Wir probierten den Kreditkartentrick und der funktionierte nicht. A. schaute auf die Tür. "I can open it with a shoe lace.", sagte er auf einmal, kniete sich hin und begann, an seinen kaputten Nikes herumzuzuppeln. Ich sah ihm dabei zu. Dann fädelte er den Schnürsenkel durch den übergroßen Sicherheit-Türspalt und versuchte, ihn am anderen Ende heraus zu angeln. Es war wie der Kreditkartentrick, wobei der Schnürsenkel eine Art Lasso bildete. A. kriegte das Ende des Schnürsenkels nicht zu fassen, also nahm ich meinen Strohhalm aus dem Drink und stocherte danach. Wir freuten uns und schlossen uns noch zwischen Tür und Angel in eine Umarmung, an der sich die zufallende Tür und der Türrahmen ebenfalls beteiligten. Dann quetschte ich mich schnell wieder heraus, floh vor der Nähe und hastete meiner Neugier hinterher, und so zogen wir weiter.

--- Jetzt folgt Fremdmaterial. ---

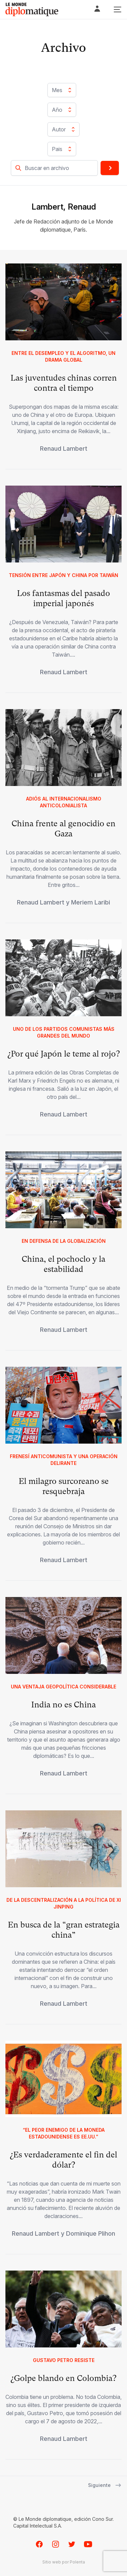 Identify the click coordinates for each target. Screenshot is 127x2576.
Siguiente (105, 2485)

Wir streiften durch Techniker-Räume und fanden den Weg einen der leeren Konferenzsäle. Er war fast komplett dunkel. Einige Meter zuvor hatte ich meinen Schuh in eine Tür geklemmt, damit diese nicht zufiel. Es fühlte sich lustig an, so halb beschuht, halb barsockig herumzulaufen, und gab mir ein bisschen das Gefühl, den Verstand verloren zu haben anstatt nur einen Schuh. Ich wünschte fast, ich verlöre beides heute noch. Wir waren nur über einen Hintereingang in den leeren Saal gelangt, begannen unser Abenteuer hinter der obersten Sitzreihe mit einem weiten Überblick von hinten über die leeren Sitzreihen. Wir posierten am Technikerpult und fotografierten uns gegenseitig, mit Blitz. Dann rannten wir über die Sitzbänke zur Bühne. 

"Hello everyone, and very welcome to our talk: How to hack a building!", rief ich. "Yeah, today we are talking about, how to hack basically any building. All you need to do is to be stupid and reckless.", stieg A. ein. Wir hielten einen kurzen Lightning Talk. Dann verbeugten wir uns ordentlich. Ich fand, wir fühlten uns sehr groß an. "Do you want to hug?", fragte A. "Sure.", sagte ich und wir umarmten uns. 

Dann rannte ich die Treppe an allein Sitzreihen vorbei wieder nach oben und rief dabei "Let's get to the rooftop!" und A. folgte mir. Wenige Gänge weiter, und vorbei an Lüftungsschächten stießen wir dann die letzte Tür auf. Das war der Fluchtweg, den die Techniker im Falle eines Brandes genommen hätten. 

Ich fand es so spannend, all diese Infrastruktur des Notfalls, der Versorgung und der Logistik zu betrachten, die sonst immer versteckt wurde und nicht zugänglich war. Sie war absolut notwendig oder sollte nur in der größten Notwendigkeit, bei der Bedrohung von Leib und Leben, zum Einsatz kommen. Und ich stromerte durch diese Architektur der Administration - wie ein Kind. Ich hinterließ meine Fußabdrücke in den Räumen und Gängen der Verantwortlichkeit und Verlässlichkeit, und alles was ich darin sah: war das Abenteuer.

A. und ich betraten die Dachwege, die aus großen Platten bestanden und links und rechts von Kies gesäumt waren. Um uns herum verliefen Rohre und Leitern, große Metallcontainer umgaben uns,  zwischendurch duckten wir uns unter dicken Lüftungsschächten entlang. Im Theater meiner Stadt lief zurzeit ein Stück mit dem Namen "Die Adern des Blauwals sind so groß, dass wir darin schwimmen können.". Und diese Schächte hier waren vielleicht eigentlich zum Durchkrabbeln bestimmt. Doch auch sich unter ihnen durchzuducken war nicht übel.

Dann kamen wir auf eine freie Fläche und nun, endlich, lag Hamburg unter uns. Ohne uns abzusprechen, erkundeten wir unterschiedliche Ränder des Dachs, entgegengesetzte Ausblicke auf die Stadt, fanden uns dann wieder, und setzten uns an den Rand. Die Gitter die wir betraten klirrten einmal laut metallisch auf, als wir uns hinsetzten, doch niemand da unten hörte uns. Das ist ja das Krasse an Dächern: von oben hört und sieht man alles, doch niemand blickt oder hört hoch. Und das lernt man erst, wenn man oben ist. Von unten lernst du das nicht. Platons Dach.